Ketika menulis ini, saya sedang berada di Rumah Doa Bethel di Lembang. Saya datang ke sini lebih untuk apa yang ada di depan dan bukan karena yang di belakang. Maksudnya, saya ke tempat ini bukan sekedar ingin istirahat, merasa terlalu cape dengan yang di belakang, dan sekarang waktunya santai menikmati ketenangan. Walaupun ada unsur itu, tapi saya ke tempat ini lebih karena ingin mempersiapkan yang di depan.
Saya merasa beberapa waktu terakhir di Singapore, hidup saya berantakan. Saya terlalu sibuk, hidup terasa penuh dengan tekanan, terlalu banyak agenda yang disodorkan kepada saya, ketidak beresan demi ketidak beresan muncul, ditambah lagi dengan berbagai masalah yang saya hadapi. Semua membuat hidup saya tidak lagi fokus tapi terpecah seperti ditarik kesana kemari. Sukacita dan semangat melayani Tuhan seperti disedot keluar dari saya. Alarm rohani saya berkali-kali berbunyi. Saya bersyukur Tuhan memelihara sehingga saya tidak berkeping-keping.

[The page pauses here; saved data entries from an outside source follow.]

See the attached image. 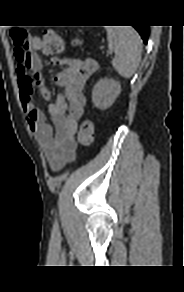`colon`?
<instances>
[{
	"instance_id": "colon-1",
	"label": "colon",
	"mask_w": 184,
	"mask_h": 292,
	"mask_svg": "<svg viewBox=\"0 0 184 292\" xmlns=\"http://www.w3.org/2000/svg\"><path fill=\"white\" fill-rule=\"evenodd\" d=\"M11 40L15 45V54L18 58L24 59L28 51L29 36L28 33L21 28H14L10 32ZM80 42L74 41V45L78 46ZM64 40L53 30H45L42 36L41 51L47 56H53L63 51ZM94 138V125L91 120H84L79 128L78 140L83 146H88Z\"/></svg>"
}]
</instances>
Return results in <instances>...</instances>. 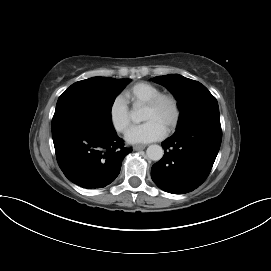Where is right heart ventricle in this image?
I'll list each match as a JSON object with an SVG mask.
<instances>
[{
	"label": "right heart ventricle",
	"mask_w": 271,
	"mask_h": 271,
	"mask_svg": "<svg viewBox=\"0 0 271 271\" xmlns=\"http://www.w3.org/2000/svg\"><path fill=\"white\" fill-rule=\"evenodd\" d=\"M159 93L161 90L154 84L139 82L124 92V98L133 105H143Z\"/></svg>",
	"instance_id": "e07e8e85"
}]
</instances>
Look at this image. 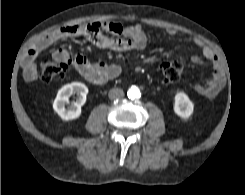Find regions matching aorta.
I'll return each mask as SVG.
<instances>
[{
	"mask_svg": "<svg viewBox=\"0 0 245 195\" xmlns=\"http://www.w3.org/2000/svg\"><path fill=\"white\" fill-rule=\"evenodd\" d=\"M127 95L130 99H137L140 98L141 92L136 86H132L128 89Z\"/></svg>",
	"mask_w": 245,
	"mask_h": 195,
	"instance_id": "aorta-1",
	"label": "aorta"
}]
</instances>
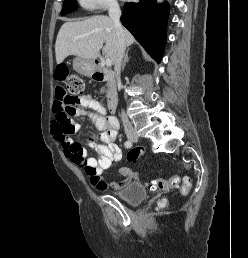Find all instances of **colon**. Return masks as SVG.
<instances>
[{"mask_svg":"<svg viewBox=\"0 0 248 258\" xmlns=\"http://www.w3.org/2000/svg\"><path fill=\"white\" fill-rule=\"evenodd\" d=\"M65 71V70H64ZM61 81H66L67 93L63 96L57 98L55 103L56 121L55 123L59 126L60 132L63 134L73 133V125L71 120V115L73 113L72 106L77 102L78 97L82 95L85 91V83L83 79L77 75L59 77ZM131 152L128 154V160L133 162L144 155L145 146L144 144H135L131 146ZM86 174L90 176H95L94 169H85ZM179 177L177 175H172L169 177H159L149 181V186L153 190H169L175 188L178 185ZM191 187V180L189 178H184L182 192L186 193ZM162 202L160 206H163Z\"/></svg>","mask_w":248,"mask_h":258,"instance_id":"1","label":"colon"}]
</instances>
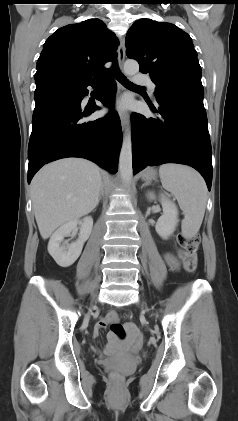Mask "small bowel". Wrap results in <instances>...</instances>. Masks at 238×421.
Wrapping results in <instances>:
<instances>
[{
  "label": "small bowel",
  "instance_id": "1",
  "mask_svg": "<svg viewBox=\"0 0 238 421\" xmlns=\"http://www.w3.org/2000/svg\"><path fill=\"white\" fill-rule=\"evenodd\" d=\"M165 261L169 265V267L172 268V269H177L178 266H179V263H178L176 257L173 254H170V253L165 254ZM113 314H115V312L111 311L105 317H103L102 319H100L97 322V324L95 325V328H94V335L95 336H98L99 333L101 332V330L106 328V326L109 324L110 316L113 315ZM127 327L131 332L132 340L137 341L139 339V332H138L137 327L132 323H129L127 325ZM110 339H111V337H110Z\"/></svg>",
  "mask_w": 238,
  "mask_h": 421
}]
</instances>
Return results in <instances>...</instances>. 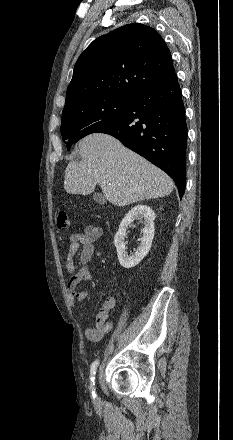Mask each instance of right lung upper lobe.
Returning a JSON list of instances; mask_svg holds the SVG:
<instances>
[{
  "instance_id": "right-lung-upper-lobe-1",
  "label": "right lung upper lobe",
  "mask_w": 233,
  "mask_h": 440,
  "mask_svg": "<svg viewBox=\"0 0 233 440\" xmlns=\"http://www.w3.org/2000/svg\"><path fill=\"white\" fill-rule=\"evenodd\" d=\"M173 73L162 37L149 26L128 24L97 38L80 55L64 107L90 98L130 99Z\"/></svg>"
}]
</instances>
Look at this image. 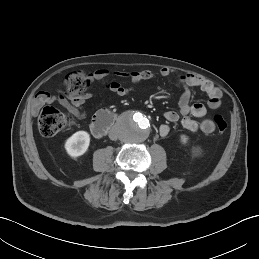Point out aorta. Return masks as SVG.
Masks as SVG:
<instances>
[{
    "label": "aorta",
    "mask_w": 259,
    "mask_h": 259,
    "mask_svg": "<svg viewBox=\"0 0 259 259\" xmlns=\"http://www.w3.org/2000/svg\"><path fill=\"white\" fill-rule=\"evenodd\" d=\"M117 130L124 142L141 143L149 137L150 122L142 113L131 112L120 118Z\"/></svg>",
    "instance_id": "762f6f07"
}]
</instances>
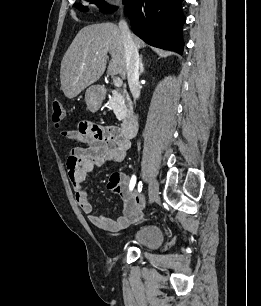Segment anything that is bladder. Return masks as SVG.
<instances>
[{
  "label": "bladder",
  "instance_id": "1",
  "mask_svg": "<svg viewBox=\"0 0 261 306\" xmlns=\"http://www.w3.org/2000/svg\"><path fill=\"white\" fill-rule=\"evenodd\" d=\"M163 241V232L158 225L149 224L141 227L133 237V242L148 251L159 248Z\"/></svg>",
  "mask_w": 261,
  "mask_h": 306
}]
</instances>
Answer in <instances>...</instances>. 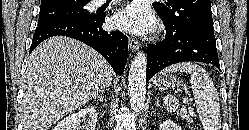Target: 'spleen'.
I'll return each mask as SVG.
<instances>
[{"label":"spleen","mask_w":249,"mask_h":130,"mask_svg":"<svg viewBox=\"0 0 249 130\" xmlns=\"http://www.w3.org/2000/svg\"><path fill=\"white\" fill-rule=\"evenodd\" d=\"M185 72L191 75L190 84L195 99L196 109L204 130H220L221 115L219 95L209 74L201 66L192 62L173 64L162 71V74L170 72ZM163 104L168 112H176L179 101L173 95H167Z\"/></svg>","instance_id":"spleen-1"}]
</instances>
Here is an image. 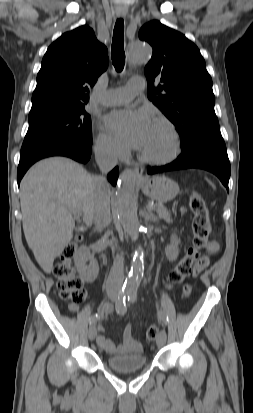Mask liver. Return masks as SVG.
I'll use <instances>...</instances> for the list:
<instances>
[{"instance_id":"1","label":"liver","mask_w":253,"mask_h":413,"mask_svg":"<svg viewBox=\"0 0 253 413\" xmlns=\"http://www.w3.org/2000/svg\"><path fill=\"white\" fill-rule=\"evenodd\" d=\"M20 203L28 246L49 274L55 258L73 237V210L83 214L87 226L93 223L95 177L68 158L41 160L21 181Z\"/></svg>"}]
</instances>
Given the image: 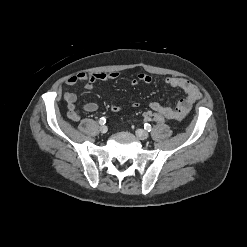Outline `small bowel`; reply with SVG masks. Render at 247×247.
<instances>
[{"instance_id": "c3829d8e", "label": "small bowel", "mask_w": 247, "mask_h": 247, "mask_svg": "<svg viewBox=\"0 0 247 247\" xmlns=\"http://www.w3.org/2000/svg\"><path fill=\"white\" fill-rule=\"evenodd\" d=\"M120 77L118 72L110 73H78L69 77L65 81V91L63 94L64 101L67 105V117L73 121L80 120V112L76 108L77 96L74 92L69 89L76 86L77 84H83L85 88L92 89L98 81H108L117 79ZM153 82V78L146 74L140 73L130 81L132 86H138L141 83L150 84ZM165 83L173 88L182 90L185 93V97L181 99L175 107L163 105L159 102H152L150 108L152 111L163 114L167 119L171 120H182L190 112L192 105L201 97L199 89L189 80L179 77H167ZM133 108L139 106L138 102H133L130 105ZM98 109L96 102H88L82 106V110L85 112H94ZM110 109L113 112L122 110V107L116 104H111Z\"/></svg>"}]
</instances>
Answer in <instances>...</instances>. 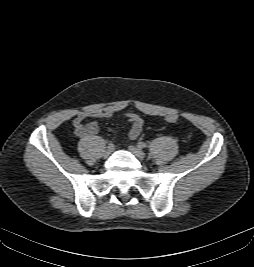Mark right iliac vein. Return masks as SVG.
Segmentation results:
<instances>
[{
  "label": "right iliac vein",
  "instance_id": "63e3f726",
  "mask_svg": "<svg viewBox=\"0 0 254 267\" xmlns=\"http://www.w3.org/2000/svg\"><path fill=\"white\" fill-rule=\"evenodd\" d=\"M112 152H113V148H112V147H107V148L103 151V157H104V158H107Z\"/></svg>",
  "mask_w": 254,
  "mask_h": 267
}]
</instances>
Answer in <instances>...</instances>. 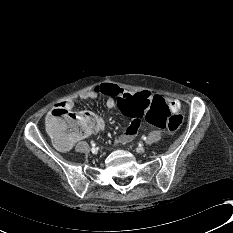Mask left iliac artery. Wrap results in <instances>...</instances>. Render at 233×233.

Tapi saya ke sini bukan sebagai reward untuk susah payah di masa lalu. Saya ke sini untuk mempersiapkan yang di depan. Saya tahu saya perlu waktu memulihkan ‘stamina’ rohani saya. Saya perlu anugrah Tuhan membungkus luka-luka saya. Saya perlu arah untuk maju ke depan. Saya perlu kekuatan untuk melangkah. Saya perlu menata hati saya. Dan karena itulah saya ke sini. Tanpa itu semua, bagaimana mungkin saya melangkah ke depan.
Maka ya dan amin, Sabat adalah anugrah Tuhan yang kita nikmati. Setelah itu, dengan sukacita, arahan, kekuatan dari Tuhan yang kita alami waktu Sabat, kita mulai bekerja lagi.